Claro que eso no le quitaba la culpa ni le aclaraba lo que debía decir o lo que debía callar. ¿Qué tan válido era defender la vida a base de mentiras? ¿Y quién le aseguraba que eran mentiras? Quizá estaba siendo injusta en sus juicios. Tal vez los españoles sí eran enviados de Quetzalcóatl y era su obligación colaborar con ellos hasta la muerte, compartiendo la información privilegiada que había obtenido de boca de una mujer de Cholula. A dicha mujer le había encantado el carácter desenvuelto de Malinalli, su belleza y su fortaleza física, para que fuera la esposa de su hijo.
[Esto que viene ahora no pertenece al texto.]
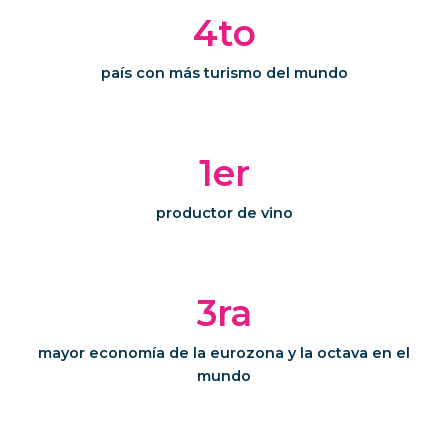
4to
país con más turismo del mundo
1er
productor de vino
3ra
mayor economía de la eurozona y la octava en el
mundo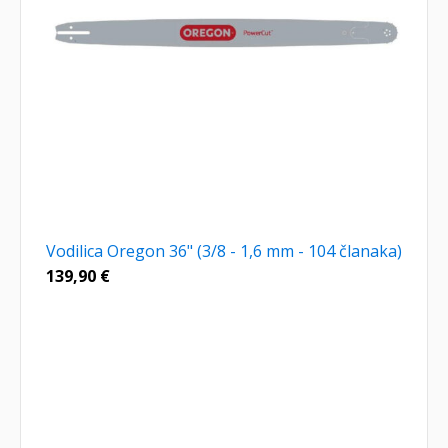
Vodilica Oregon 36" (3/8 - 1,6 mm - 104 članaka)
139,90
€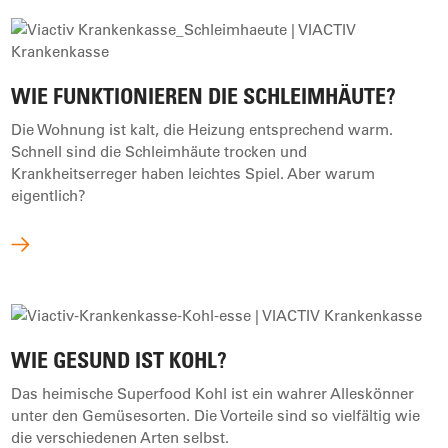
WIE FUNKTIONIEREN DIE SCHLEIMHÄUTE?
Die Wohnung ist kalt, die Heizung entsprechend warm.
Schnell sind die Schleimhäute trocken und
Krankheitserreger haben leichtes Spiel. Aber warum
eigentlich?
WIE GESUND IST KOHL?
Das heimische Superfood Kohl ist ein wahrer Alleskönner
unter den Gemüsesorten. Die Vorteile sind so vielfältig wie
die verschiedenen Arten selbst.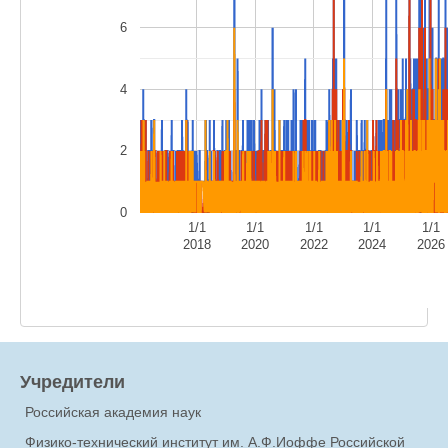
6
4
2
0
1/1
1/1
1/1
1/1
1/1
2018
2020
2022
2024
2026
Учредители
Российская академия наук
Физико-технический институт им. А.Ф.Иоффе Российской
Con la intención de salvarle la vida, le había confiado que en Cholula se estaba preparando una emboscada en contra de los españoles. El plan era apresarlos, envolviéndolos en hamacas, y luego llevarlos vivos a Tenochtitlan. La mujer le recomendó a Malinalli que saliera de la ciudad antes de que esto sucediera y que posteriormente podría casarse con su hijo.

Malinalli, ahora, tenía la responsabilidad de decidir si compartía esta información con los españoles o no. Cholula era un lugar sagrado. Era el lugar en donde se encontraba uno de los templos de Quetzalcóatl. La defensa o el ataque de Cholula significaban la defensa o el ataque de Quetzalcóatl. Y Malinalli se sentía más confundida que nunca. De lo único que estaba segura era de que necesitaba silencio para aclarar la mente.